#### [Work task]
Using the data below, work out how many of its lines contain "vakcinát", and give that number with nothing added.

_____

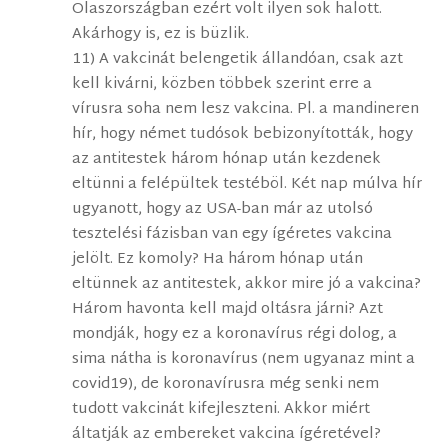
Olaszországban ezért volt ilyen sok halott.
Akárhogy is, ez is büzlik.
11) A vakcinát belengetik állandóan, csak azt
kell kivárni, közben többek szerint erre a
vírusra soha nem lesz vakcina. Pl. a mandineren
hír, hogy német tudósok bebizonyították, hogy
az antitestek három hónap után kezdenek
eltünni a felépültek testéböl. Két nap múlva hír
ugyanott, hogy az USA-ban már az utolsó
tesztelési fázisban van egy ígéretes vakcina
jelölt. Ez komoly? Ha három hónap után
eltünnek az antitestek, akkor mire jó a vakcina?
Három havonta kell majd oltásra járni? Azt
mondják, hogy ez a koronavírus régi dolog, a
sima nátha is koronavírus (nem ugyanaz mint a
covid19), de koronavírusra még senki nem
tudott vakcinát kifejleszteni. Akkor miért
áltatják az embereket vakcina ígéretével?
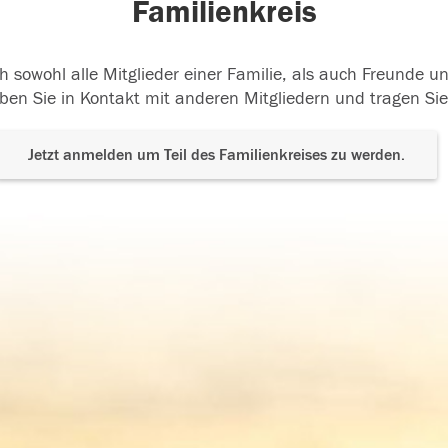
Familienkreis
h sowohl alle Mitglieder einer Familie, als auch Freunde 
ben Sie in Kontakt mit anderen Mitgliedern und tragen Sie
Jetzt anmelden um Teil des Familienkreises zu werden.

_____

#### [Output]
2